2.3.5. User-defined type parameters

Learning objectives

Type parameters
Self-defined comparison functions
The LEDA rule “Requirements for type parameters

The container classes of LEDA are parameterized by an element type. For example, we can store elements of an arbitrary type T in lists. Until now, we have stored only objects of type int or string therein. However, any class for which a certain small set of methods and operators is defined can be used as a type parameter! In other words: We can put everything we want in lists provided that we implement some functions the class list expects from their type parameter.

Which methods and operators are required? It must be possible to create an object of type T and to initialize it with the default value of the type (default constructor) or with a copy of an already existing object (copy constructor). An object must be able to get the value of another object by assignment (assignment operator). Finally, an object must be in the position to be written to an output stream (operator >>) and to be read from an input stream (operator <<). So the following methods and operators are necessary:

T::T();
T::T(const T&);
T& T::operator = (const T&);
istream& operator >> (istream&, T&);
ostream& operator << (ostream&, const T&);

These requirements are summarized in the LEDA rule “Requirements for type parameters”.

An example: Lists of string pairs in the computation of anagrams

And now for something completely different to be put into a list than only these boring integer numbers over and over again. What about a pair of strings?

A problem definition in whose solution such a type parameter occurs is the following one: Based on a dictionary file, we want to find as many anagrams as possible. A word is an anagram of another word if it consists of exactly the same letters, like for example the words “PYTHONIST” and “HYPNOTIST”. This has nothing to do with the fact that the author does not really like C++ and rather feels magically attracted by elegant, lean scripting languages.[17] The program introduced in this section has found these words as anagrams from each other;

We can find anagrams with the following algorithm: We need a dictionary file with as many words as possible of the English language.[18] It may start like this:

AA
AAH
AAHED
AAHING
AAHS
AAL
AALII
AALIIS
AALS
AARDVARK
AARDVARKS
AARDWOLF
AARDWOLVES
...

For every word, we calculate the signature; this is the sorted order of the letters.

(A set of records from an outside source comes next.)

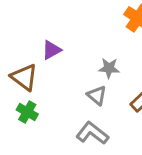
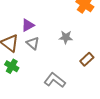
gray triangle: (97, 95) -> (33, 43), moved

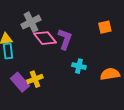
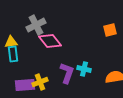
purple L-shape: (65, 39) -> (67, 73), moved
purple rectangle: (20, 82) -> (25, 85), turned -54

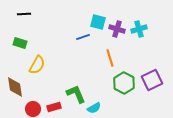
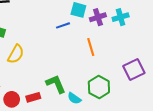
purple cross: (117, 29) -> (98, 17), turned -35
green hexagon: (124, 83) -> (99, 87), moved
cyan semicircle: (94, 108) -> (74, 98), turned 64

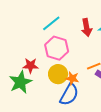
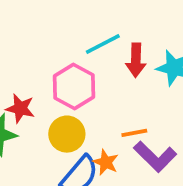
cyan line: (51, 23) -> (103, 44), moved
orange star: (72, 78) -> (106, 162), moved

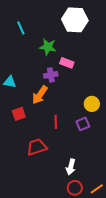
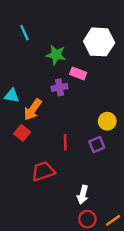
white hexagon: (75, 20) -> (99, 42), moved
orange arrow: (40, 95) -> (33, 110), moved
red square: (19, 114) -> (22, 133), turned -32

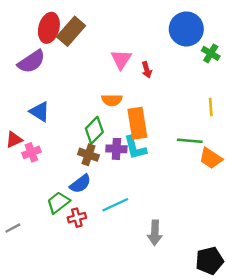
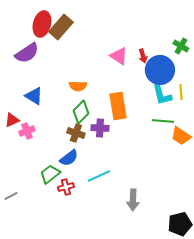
blue circle: (186, 29) -> (160, 70), moved
pink triangle: (121, 59) -> (119, 56), moved, turned -30
red arrow: (147, 70) -> (143, 56), moved
orange semicircle: (112, 100) -> (78, 86), moved
cyan L-shape: (135, 148) -> (162, 95), moved

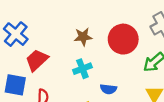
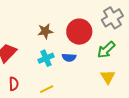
blue semicircle: (108, 89) -> (69, 57), moved

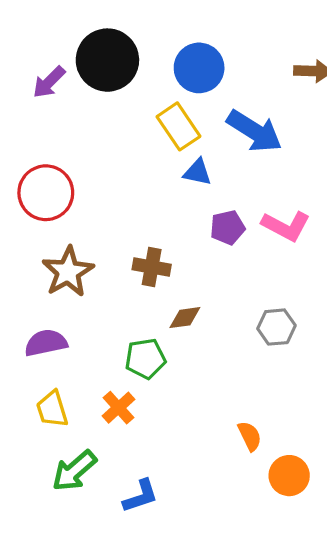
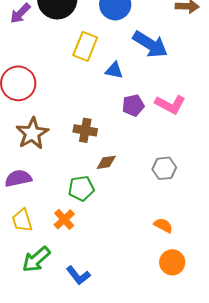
yellow rectangle: (179, 126) -> (85, 46), moved, turned 56
orange semicircle: (250, 436) -> (163, 225), moved, turned -36
blue L-shape: (141, 496) -> (78, 275), turned 70

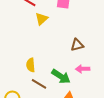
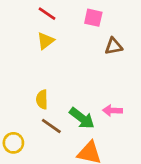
yellow triangle: (42, 19) -> (45, 41), moved
brown triangle: (77, 45) -> (114, 46), moved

After this we sort the words according to their signature. Thereby, words with an equal signature are placed side by side; they are anagrams of each other. Thus, sorting serves here to form equivalence classes; we have already mentioned this formation of equivalence classes in Section 2.3.4.

To manage the pairs, each consisting of a word and its respective signature, in a list, we write a class StringPair. This is a compound type that must fulfill the regulations of the LEDA rule “Requirements for type parameters”. So it has a default constructor, a copy constructor and an assignment operator. In addition the input and output operator are overloaded in such a way that objects of type StringPair can be read in or output therewith. To make fast access to the private data members word and signature possible without a detour via the get-methods, we make these operators a friend of the class. With the so defined methods and operators we can use the class StringPair as a type parameter of a list.

We read all words from the file (piped in from standard input), calculate their signature, and store the word-signature pairs in a list<StringPair>. After that, we sort the list in accordance with a self-defined comparison function that compares objects of the type StringPair lexicographically by means of their signature value.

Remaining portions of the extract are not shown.